MHCflurry: open-source class I MHC binding affinity prediction

Published: 03-09-2018| Version 2 | DOI: 10.17632/8pz43nvvxh.2
Timothy O'Donnell


Predicting the binding affinity of major histocompatibility complex I (MHC I) proteins and their peptide ligands is important for vaccine design. We introduce an open-source package for MHC I binding prediction, MHCflurry. The software implements allele-specific neural networks that use a novel architecture and peptide encoding scheme. When trained on affinity measurements, MHCflurry outperformed the standard predictors NetMHC 4.0 and NetMHCpan 3.0 overall and particularly on non-9-mer peptides in a benchmark of ligands identified by mass spectrometry. The released predictor, MHCflurry 1.2.0, uses mass spectrometry datasets for model selection and showed competitive accuracy with standard tools, including the recently released NetMHCpan 4.0, on a small benchmark of affinity measurements. MHCflurry’s prediction speed exceeded 7,000 predictions per second, 396 times faster than NetMHCpan 4.0. MHCflurry is freely available to use, retrain, or extend, includes Python library and command line interfaces, may be installed using package managers, and applies software development best practices. DEPOSITED DATA ---------------------- * Curated training and model selection dataset: data_curated.20180219.tar.bz2 , derived from IEDB and other sources * MS benchmark dataset: abelin_peptides.mhcflurry_no_mass_spec.csv.bz2 , derived from Abelin et al.

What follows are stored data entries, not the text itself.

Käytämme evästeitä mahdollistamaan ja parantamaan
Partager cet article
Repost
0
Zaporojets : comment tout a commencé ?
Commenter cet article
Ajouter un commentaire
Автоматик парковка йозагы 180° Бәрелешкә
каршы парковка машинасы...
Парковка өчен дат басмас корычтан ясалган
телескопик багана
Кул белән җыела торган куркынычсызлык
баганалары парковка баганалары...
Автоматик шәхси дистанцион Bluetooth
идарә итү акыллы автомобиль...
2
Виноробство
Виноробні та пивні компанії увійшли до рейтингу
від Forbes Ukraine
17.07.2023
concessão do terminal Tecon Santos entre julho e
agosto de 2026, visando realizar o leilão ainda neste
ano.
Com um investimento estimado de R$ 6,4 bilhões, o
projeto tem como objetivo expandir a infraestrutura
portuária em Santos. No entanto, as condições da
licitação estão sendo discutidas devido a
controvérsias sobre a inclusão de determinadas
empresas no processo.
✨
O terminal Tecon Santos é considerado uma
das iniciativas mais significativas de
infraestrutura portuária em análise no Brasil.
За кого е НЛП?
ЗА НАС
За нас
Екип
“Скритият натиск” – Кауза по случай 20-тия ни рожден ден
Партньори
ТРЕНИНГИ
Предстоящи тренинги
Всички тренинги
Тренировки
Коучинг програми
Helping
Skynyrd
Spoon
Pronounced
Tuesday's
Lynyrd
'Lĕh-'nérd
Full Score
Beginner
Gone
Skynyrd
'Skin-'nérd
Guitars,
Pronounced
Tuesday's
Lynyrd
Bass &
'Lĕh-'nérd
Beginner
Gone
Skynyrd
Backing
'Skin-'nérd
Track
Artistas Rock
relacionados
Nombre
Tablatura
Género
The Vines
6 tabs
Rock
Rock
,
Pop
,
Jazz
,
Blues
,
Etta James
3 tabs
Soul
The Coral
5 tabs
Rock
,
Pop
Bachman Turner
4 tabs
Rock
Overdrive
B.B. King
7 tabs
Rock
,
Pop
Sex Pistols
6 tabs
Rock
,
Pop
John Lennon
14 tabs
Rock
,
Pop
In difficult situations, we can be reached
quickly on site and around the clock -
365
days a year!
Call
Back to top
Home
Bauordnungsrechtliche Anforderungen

Immunity 2017. * MHCflurry 1.2.0 models: models_class1.20180225.tar.bz2 * MHCflurry (no MS) models: models_class1_selected_no_mass_spec.20180225.tar.bz2 * MHCflurry (train-MS) models: models_class1_trained_with_mass_spec.20180228.tar.bz2 See also: UPDATES ---------------------- * Version 2: The abelin_peptides.all_predictions.csv.bz2 given in Version 1 corresponded to an earlier preprint of the MHCflurry paper, not the final version published in Cell Systems. This file has been replaced with abelin_peptides.mhcflurry_no_mass_spec.csv.bz2, which gives the predictions analyzed in the Cell Systems paper.